Ma ogni italiano sa perfettamente dove andrebbero quei 100 miliardi in più: in autoblù anche per i commessi del Senato e hostess Alitalia, in quattro autisti e tripla scorta per Mastella & signora, in aumenti alla signora Spitz in Follini, in stipendi miliardari per più amici e compagni di partito trombati e perciò piazzati a scaldare poltrone in Europa e in qualche Regione.
Più biglietti aerei per «viaggi di studio» a Las Vegas di intere delegazioni regionali con amanti al seguito, più concerti rock e pop allestiti da Veltroni e sindacati, più netturbini napoletani assunti su ordine della camorra, più immobili dei proliferanti uffici pubblici affittati al palazzinaro di riferimento, più cocaina per il senatore a vita Colombo a sostegno della sua incresciosa longevità, più trans per il segretario di Prodi, più veline, più Alitalia, più puttane e ballerine e Fabio Fazio da ordinare a Lele Mora: più sprechi, più inefficienze e occasioni di corruzione.
E più spese prevedibili per il futuro: una simile torchiatura fiscale a «evasione zero» esigerebbe infatti controlli estremi ad personam sulle categorie produttive, più «regole» e più burocrati controllori e poliziotti tributari.
Ci si arriva, ci si sta già arrivando.
L'ineffabile Draghi (altro grande esperto) vuole una tassa di 1,5 euro per ogni assegno emesso da privati che non siano «non trasferibili», e un tetto di 5 mila euro, anziché gli attuali 12 mila, su movimenti in contanti da privato a privato.
In ogni caso, gli assegni dovranno riportare il codice fiscale dell'emittente, dei giratari e degli incassanti… pensate quanto «lavoro» per i fannulloni di Stato, quanti nuovi precari saranno assunti stabili per questo controllo minuzioso e totale, asfissiante, da «evasione zero».
E quanto costerà applicare norme che saremo, nel mondo, gli unici ad applicare.
Pensa a tutto, l'incompetente Padoa Schioppa, affiancato dal grintoso incompetente Visco e dal sospetto incompetente Draghi.
Tutto tranne alla più logica soluzione: ridurre stipendi indebiti e autoblù, autisti e cocaina senatoriale.
O anche le paghe degli eurodeputati italioti, le più colossali d'Europa, a livello dei tedeschi e dei francesi.
Il motivo s'è visto.
Quando Cossiga ha annunciato di voler rinunciare all'autblu a vita, con scorta a vita e stipendio a vita da ex-capo dello Stato, è stato accolto da fischi e insulti dei suoi pari.
Ma sei pazzo?
Quelli sono «diritti acquisiti»: rinunciarvi è vietato, altrimenti dove si va a finire?
Dobbiamo rinunciarvi anche noi…
No, sono diritti acquisiti.
Ma anche i pensionati hanno contribuito tutta la vita alle pensioni degli altri, ritenendo di aver acquisito il diritto di avere una certa pensione ad una certa età.
Invece, quel «diritto acquisito» viene violato, e stanno architettando come violarlo sempre più.
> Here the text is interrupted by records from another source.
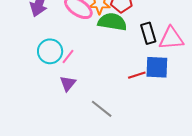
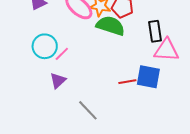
black rectangle: (148, 33) -> (155, 31), moved

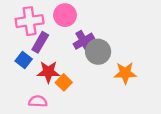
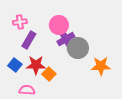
pink circle: (65, 15) -> (59, 25), moved
pink cross: (30, 21) -> (20, 22), size x0.6
blue square: (24, 60) -> (15, 65), moved

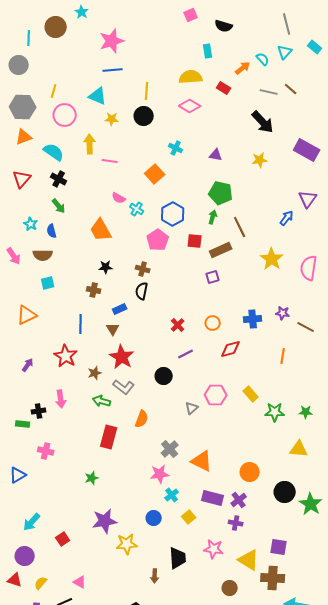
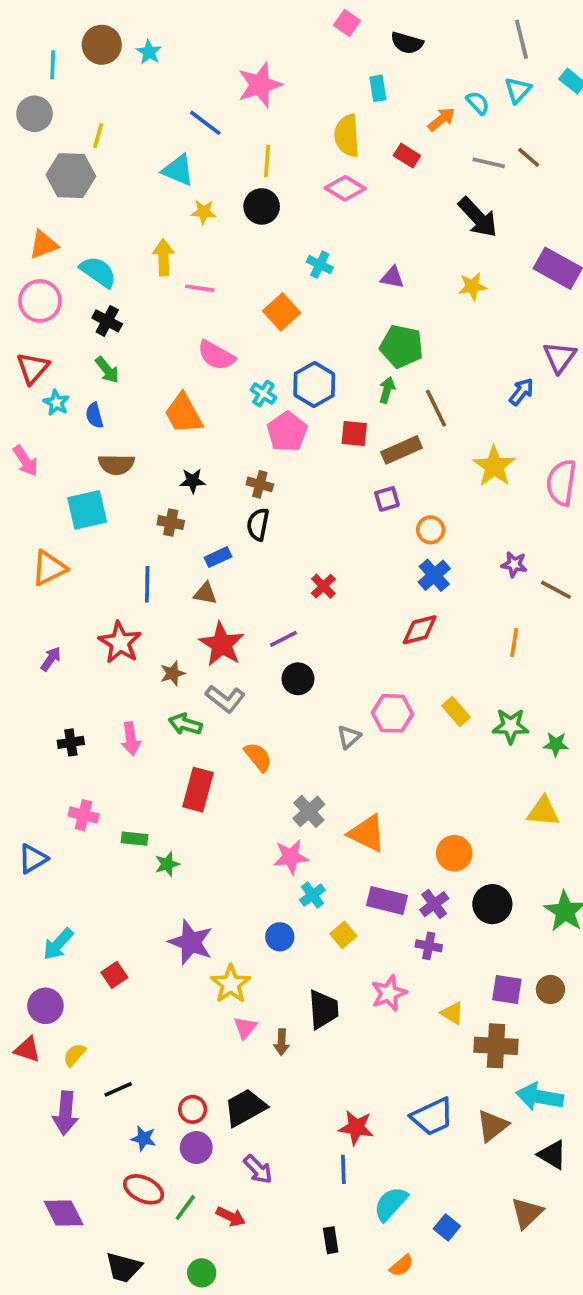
cyan star: (82, 12) -> (149, 52), moved
pink square: (191, 15) -> (347, 23), turned -32
pink star: (112, 41) -> (260, 85), moved
blue line: (113, 70) -> (205, 123), turned 42
yellow semicircle: (191, 77) -> (347, 136), turned -90
yellow line: (54, 91) -> (98, 136), moved
gray hexagon: (23, 107) -> (71, 176), moved
pink circle: (65, 115) -> (40, 301), moved
red triangle: (22, 179) -> (33, 368), moved
pink semicircle: (119, 198) -> (216, 355), size x1.5
cyan cross: (137, 209) -> (263, 394), moved
brown semicircle: (43, 255) -> (116, 464), moved
cyan square: (48, 283) -> (87, 510), size x1.6
blue cross: (253, 319) -> (434, 575), moved, turned -36
orange circle: (213, 323) -> (431, 530), moved
brown triangle: (113, 329) -> (205, 593), turned -48
purple line: (186, 354) -> (283, 639), moved
pink arrow: (61, 399) -> (131, 739), moved
green star: (275, 412) -> (511, 726), moved
orange semicircle: (142, 419) -> (258, 757), turned -60
green rectangle: (23, 424) -> (134, 839), moved
black circle: (285, 492) -> (492, 904), moved
purple star: (105, 521) -> (191, 942), turned 30
yellow star: (127, 544) -> (231, 984), turned -30
pink star: (214, 549) -> (389, 993), turned -30
yellow triangle: (249, 560) -> (452, 1013), size x0.6
pink triangle: (80, 582) -> (245, 1028), moved, turned 40
brown circle: (230, 588) -> (550, 989), moved

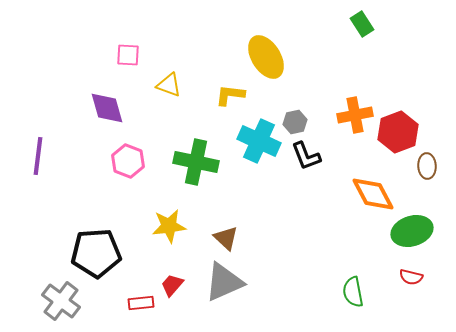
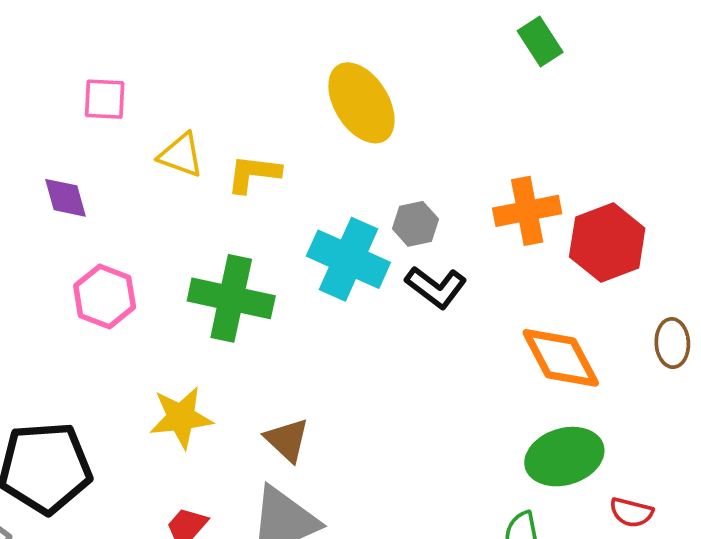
yellow L-shape: (230, 95) -> (254, 174), moved
purple diamond: (107, 108) -> (66, 198), size x0.7
black L-shape: (306, 156) -> (436, 287), turned -32
brown ellipse: (427, 166) -> (672, 343), moved
green ellipse: (412, 231) -> (564, 457), moved

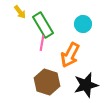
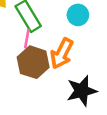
brown hexagon: (47, 82) -> (33, 62), moved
Anche i proprietari di prima casa dove abitano pensavano di aver acquisito un diritto sul loro bene: invece esso gli viene limato sotto i piedi dalla patrimoniale, l'ICI sulla prima casa.
Qui, noi contribuenti, scopriamo di giorno in giorno che qualche «diritto acquisito» ci viene tolto: e non sono autoblu né panfili da regata, né transessuali da diporto.
Il sistema giuridico italiano suppone due tipi di «diritti acquisiti»: quelli eterni e intoccabili di lorsignori, quelli cancellabili ad arbitrio, i nostri.
E tutto sotto gli occhi di «tecnocrati» che si rivelano incapaci, affetti da ideologismi preistorici, e incompetenti persino come contabili.
Viene da elevare una supplica a Goldman Sachs.
Regina Nostra, visto che già ci governi attraverso i tuoi delegati, perché non intervieni?
Licenzia i tuoi dipendenti italiani e mandaci i tuoi tecnici americani, che almeno hanno studiato, sanno manovrare i conti e sono al corrente delle novità della dottrina economica.
Che sentano anche loro la concorrenza straniera, per una volta, questi incompetenti.
Ti preghiamo, o Goldman: salvaci da questi cretini che ci hai appioppato.